### [Your objective]
Repeat all of the records word for word, but skip any picture.

Material supplied Start Marker

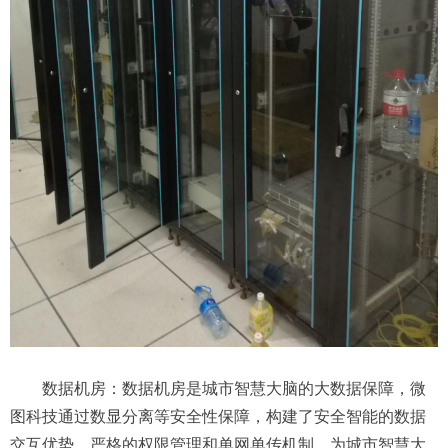
数据机房：数据机房是城市智慧大脑的大数据保障，
微
图
科技通过数显分离等安全性保障，构建了安全智能的数据
交互优势，严格的权限管理和单网单传机制，为城市智慧大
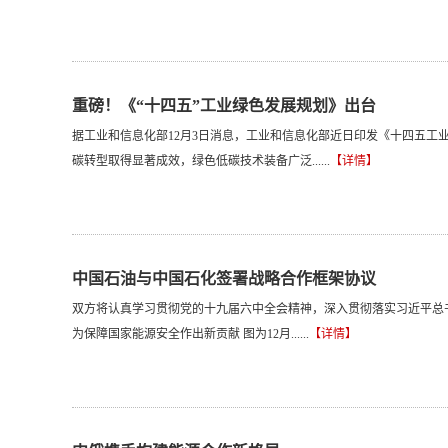
重磅！《“十四五”工业绿色发展规划》出台
据工业和信息化部12月3日消息，工业和信息化部近日印发《十四五工业
碳转型取得显著成效，绿色低碳技术装备广泛......
【详情】
中国石油与中国石化签署战略合作框架协议
双方将认真学习贯彻党的十九届六中全会精神，深入贯彻落实习近平总
为保障国家能源安全作出新贡献 图为12月......
【详情】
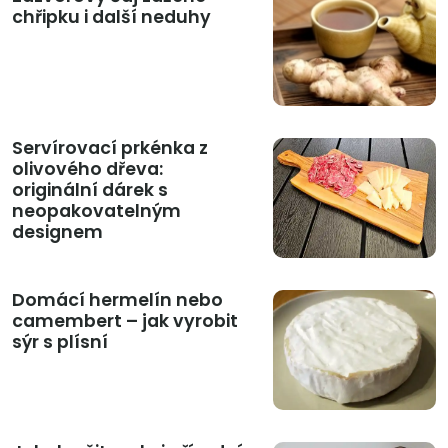
chřipku i další neduhy
Servírovací prkénka z
olivového dřeva:
originální dárek s
neopakovatelným
designem
Domácí hermelín nebo
camembert – jak vyrobit
sýr s plísní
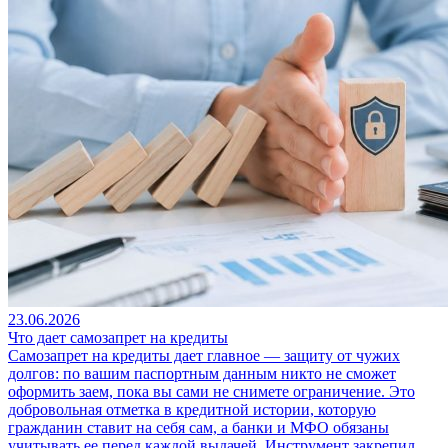
23.06.2026
Что дает самозапрет на кредиты
Самозапрет на кредиты дает главное — защиту от чужих
долгов: по вашим паспортным данным никто не сможет
оформить заем, пока вы сами не снимете ограничение. Это
добровольная отметка в кредитной истории, которую
гражданин ставит на себя сам, а банки и МФО обязаны
учитывать ее перед каждой выдачей. Инструмент закрепил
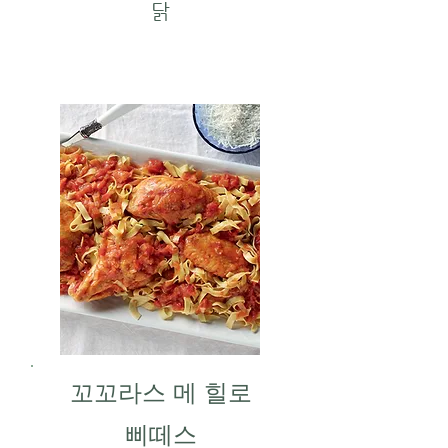
닭
꼬꼬라스 메 힐로
삐떼스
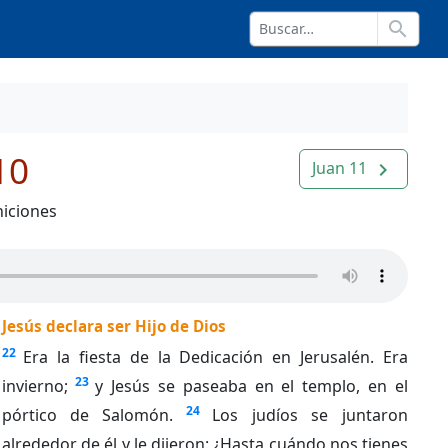
search
10
Juan 11
navigate_next
niciones
Jesús declara ser Hijo de Dios
22
Era la fiesta de la Dedicación en Jerusalén. Era
23
invierno;
y Jesús se paseaba en el templo, en el
24
pórtico de Salomón.
Los judíos se juntaron
alrededor de él y le dijeron: ¿Hasta cuándo nos tienes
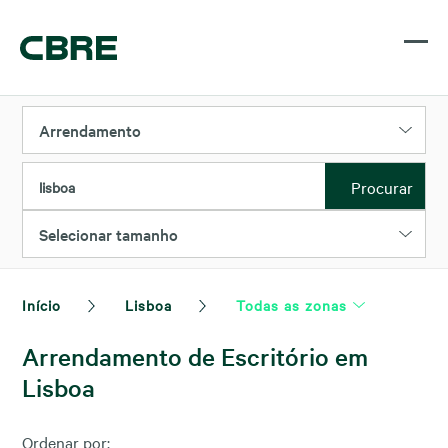
Arrendamento
Procurar
lisboa
Selecionar tamanho
Início
Lisboa
Todas as zonas
Arrendamento de Escritório em
Lisboa
Ordenar por:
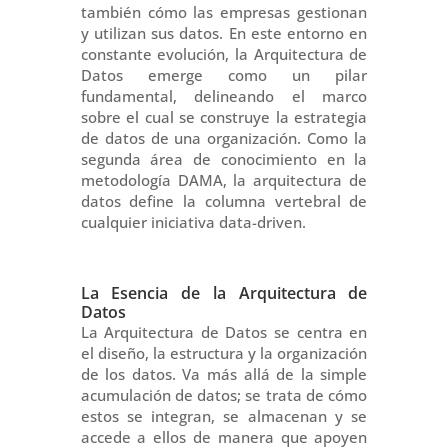
también cómo las empresas gestionan
y utilizan sus datos. En este entorno en
constante evolución, la Arquitectura de
Datos emerge como un pilar
fundamental, delineando el marco
sobre el cual se construye la estrategia
de datos de una organización. Como la
segunda área de conocimiento en la
metodología DAMA, la arquitectura de
datos define la columna vertebral de
cualquier iniciativa data-driven.
La Esencia de la Arquitectura de
Datos
La Arquitectura de Datos se centra en
el diseño, la estructura y la organización
de los datos. Va más allá de la simple
acumulación de datos; se trata de cómo
estos se integran, se almacenan y se
accede a ellos de manera que apoyen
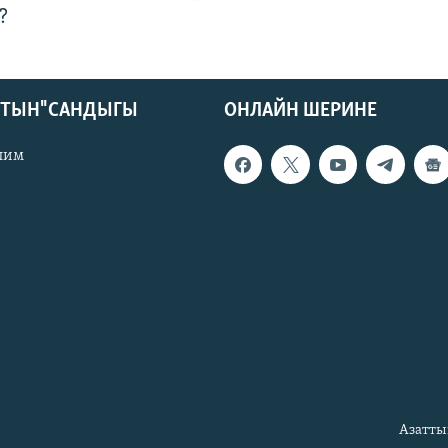
?
КТЫН" САНДЫГЫ
ОНЛАЙН ШЕРИНЕ
лим
Азатты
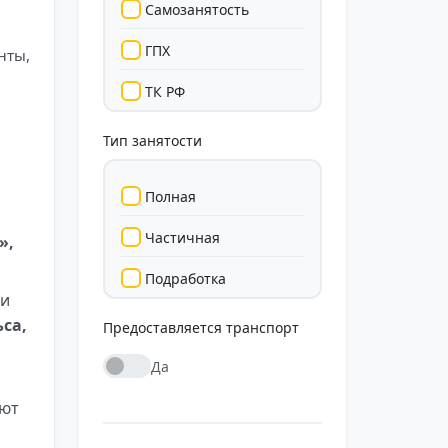
Самозанятость
ГПХ
нты,
ТК РФ
Тип занятости
Полная
Частичная
»,
Подработка
 и
Стажировка
са,
Предоставляется транспорт
Да
яют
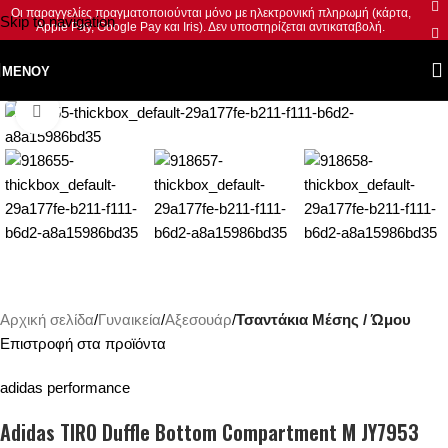
Οι παραγγελίες πραγματοποιούνται μόνο με ηλεκτρονική πληρωμή (κάρτα,
Skip to navigation
Apple Pay, Google Pay και Iris). Δεν υποστηρίζεται αντικαταβολή.
Skip to main content
ΜΕΝΟΎ
Κλικ για μεγέθυνση
Αρχική σελίδα
Γυναικεία
Αξεσουάρ
Τσαντάκια Μέσης / Ώμου
Επιστροφή στα προϊόντα
adidas performance
Adidas TIRO Duffle Bottom Compartment M JY7953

Material supplied End Marker

### [Solution to this problem]
数据机房：数据机房是城市智慧大脑的大数据保障，
微
图
科技通过数显分离等安全性保障，构建了安全智能的数据
交互优势，严格的权限管理和单网单传机制，为城市智慧大
重磅！《“十四五”工业绿色发展规划》出台
据工业和信息化部12月3日消息，工业和信息化部近日印发《十四五工业
碳转型取得显著成效，绿色低碳技术装备广泛......
【详情】
中国石油与中国石化签署战略合作框架协议
双方将认真学习贯彻党的十九届六中全会精神，深入贯彻落实习近平总
为保障国家能源安全作出新贡献 图为12月......
【详情】
chřipku i další neduhy
Servírovací prkénka z
olivového dřeva:
originální dárek s
neopakovatelným
designem
Domácí hermelín nebo
camembert – jak vyrobit
sýr s plísní
23.06.2026
Что дает самозапрет на кредиты
Самозапрет на кредиты дает главное — защиту от чужих
долгов: по вашим паспортным данным никто не сможет
оформить заем, пока вы сами не снимете ограничение. Это
добровольная отметка в кредитной истории, которую
гражданин ставит на себя сам, а банки и МФО обязаны
учитывать ее перед каждой выдачей. Инструмент закрепил
닭
꼬꼬라스 메 힐로
삐떼스
search
10
Juan 11
navigate_next
niciones
Jesús declara ser Hijo de Dios
22
Era la fiesta de la Dedicación en Jerusalén. Era
23
invierno;
y Jesús se paseaba en el templo, en el
24
pórtico de Salomón.
Los judíos se juntaron
alrededor de él y le dijeron: ¿Hasta cuándo nos tienes
Arrendamento
Procurar
lisboa
Selecionar tamanho
Início
Lisboa
Todas as zonas
Arrendamento de Escritório em
Lisboa
Ordenar por:
también cómo las empresas gestionan
y utilizan sus datos. En este entorno en
constante evolución, la Arquitectura de
Datos emerge como un pilar
fundamental, delineando el marco
sobre el cual se construye la estrategia
de datos de una organización. Como la
segunda área de conocimiento en la
metodología DAMA, la arquitectura de
datos define la columna vertebral de
cualquier iniciativa data-driven.
La Esencia de la Arquitectura de
Datos
La Arquitectura de Datos se centra en
el diseño, la estructura y la organización
de los datos. Va más allá de la simple
acumulación de datos; se trata de cómo
estos se integran, se almacenan y se
accede a ellos de manera que apoyen
?
КТЫН" САНДЫГЫ
ОНЛАЙН ШЕРИНЕ
лим
Азатты
Самозанятость
ГПХ
нты,
ТК РФ
Тип занятости
Полная
Частичная
»,
Подработка
 и
Стажировка
са,
Предоставляется транспорт
Да
яют
Οι παραγγελίες πραγματοποιούνται μόνο με ηλεκτρονική πληρωμή (κάρτα,
Skip to navigation
Apple Pay, Google Pay και Iris). Δεν υποστηρίζεται αντικαταβολή.
Skip to main content
ΜΕΝΟΎ
Κλικ για μεγέθυνση
Αρχική σελίδα
Γυναικεία
Αξεσουάρ
Τσαντάκια Μέσης / Ώμου
Επιστροφή στα προϊόντα
adidas performance
Adidas TIRO Duffle Bottom Compartment M JY7953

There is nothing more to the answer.